Now, look carefully at the first line of the for loop.
for (unsigned row = threadID; row < myRows; row += numThreads) {
Since the loop-variable row
controls the number of the row the inner loop is processing,
the master thread will process row 0,
the first child thread will process row 1,
the second child thread will process row 2,
and so on.
Moreover, when a thread reaches the end of its row, it adds to row the number of threads in the block:
Discuss this question with your neighbor: Will this modified method still work correctly on a single-core CPU (i.e., if there is just a single thread)? Why or why not? Working together, trace the execution of the for loop to see whether or not it still works correctly.

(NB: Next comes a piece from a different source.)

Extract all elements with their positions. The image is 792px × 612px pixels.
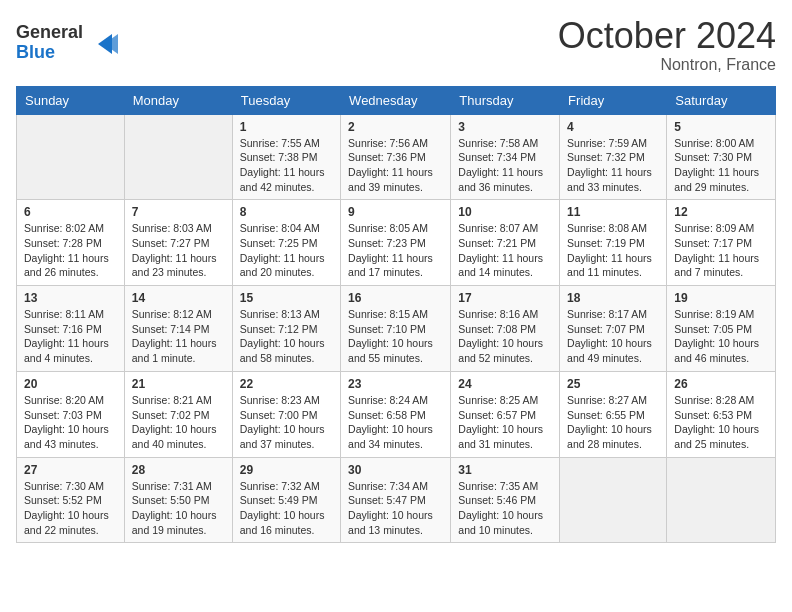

Since the number of cores available varies from computer to computer, it is important for parallel operations to scale -- to run correctly and improve in performance without modification -- regardless of whether there are 1, 2, 4, 8, ..., or N cores available. We don't want to have to change our program every time we move our program to a computer with a different number of cores!
Make the same change to the transpose operation; Rebuild and rerun the program, and record your times. How does this compare with your previous results for addition? How does this compare with your previous results for transpose?
OpenMP provides several ways to control the number of threads in a parallel block instead of using the default values. One way is the command:
omp_set_num_threads(N);which tells OpenMP to use N threads in parallel blocks. To illustrate, we might modify runTimeTrials.cpp as follows:
int main() {
unsigned numTrials = 10; // number of trials to average
string logFileName = buildLogFileName(numTrials);
omp_set_num_threads(1);
MatrixTimer matrixTimer(numTrials, logFileName);
matrixTimer.run();
}
Using make to rebuild your program.
Then run it, and record your results.
How do they compare to your previous results?
Next, change the command so that OpenMP uses two threads in its parallel blocks. Rebuild your program, run it, and record your results. How do they compare to your previous results?
Next, change the command so that OpenMP uses four threads in its parallel blocks. Rebuild your program, run it, and record your results. How do they compare to your previous results?
Change the command so that OpenMP uses eight threads in its parallel blocks. Rebuild your program, run it, and record your results. How do they compare to your previous results?
Finally, change the command so that OpenMP uses sixteen threads in its parallel blocks. Rebuild your program, run it, and record your results. How do they compare to your previous results?
Using your spreadsheet, create two charts, with (execution) time on the Y-axis:
If you find that your results for an experiment are consistent with those of your classmates, then your results are more likely to be significant and reliable. If you and your classmates get different results for an experiment, then those results are less likely to be significant and more likely to reflect imprecision in the clock/timing mechanism.
Make sure your spreadsheet is saved in your project folder, in an Excel-compatible format (.xls). I recommend the one for 97/2000/XP, as it seems to work reasonably well.
Then submit your Eclipse project by copying it to a new /home/cs/112/current/yourUserName/lab10 folder.
If you have time, you may wish to begin work on this week's project.